LA GARDE-ROBE DES CARDINAUX TRAHIT LA VISION DU PAPE FRANÇOIS

Le Devoir de ce matin a bien voulu publier la lettre que je lui ai transmise dimanche au lendemain de l’installation des 18 nouveaux cardinaux à Rome parmi lesquels se trouvait l’archevêque de Québec, Cyprien Lacroix. Voici ce texte:

Chaque société porte ses contradictions. L’Église n’en est pas exempte non plus. Ainsi le pape François a choisi son nom en mémoire de François d’Assise, fondateur d’un ordre mendiant dont les membres portaient une bure et marchaient pieds nus dans des sandales. Et dès son élection, François a annoncé qu’il voulait une Église pauvre et tournée vers les pauvres.

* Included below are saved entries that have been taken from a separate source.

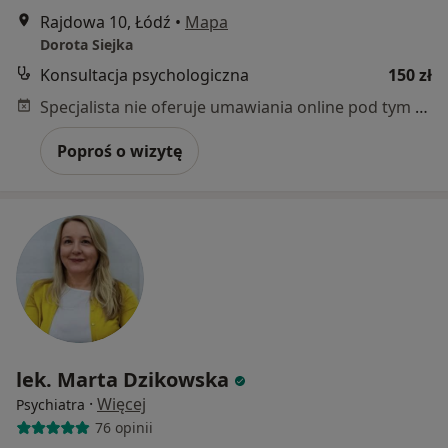
Rajdowa 10, Łódź
•
Mapa
Dorota Siejka
Konsultacja psychologiczna
150 zł
Specjalista nie oferuje umawiania online pod tym adresem.
Poproś o wizytę
lek. Marta Dzikowska
·
Więcej
Psychiatra
76 opinii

Mais voilà que samedi, il présidait à Rome à l’installation de nouveaux cardinaux, dont celui de Québec. Ils avaient revêtu des soutanes rouge écarlate et François leur a remis une barrette aux mêmes éclats. Cette coiffure sortie du moyen-âge et est apparemment l’insigne de leur charge!

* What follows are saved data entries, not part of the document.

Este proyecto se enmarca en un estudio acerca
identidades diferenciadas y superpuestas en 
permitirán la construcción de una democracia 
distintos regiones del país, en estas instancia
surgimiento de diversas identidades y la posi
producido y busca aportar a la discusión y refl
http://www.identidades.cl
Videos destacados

Cette garde-robe ostentatoire fut inventée au temps où les évêques et archevêques provenaient des familles nobles d’Europe. Ils devaient alors tenir leur rang au milieu des ducs, des comtes et des barons. Leurs attributs vestimentaires servaient à cela. Quant aux cardinaux, ils devenaient « princes » de l’Église; il fallait que cela soit reconnu sans équivoque.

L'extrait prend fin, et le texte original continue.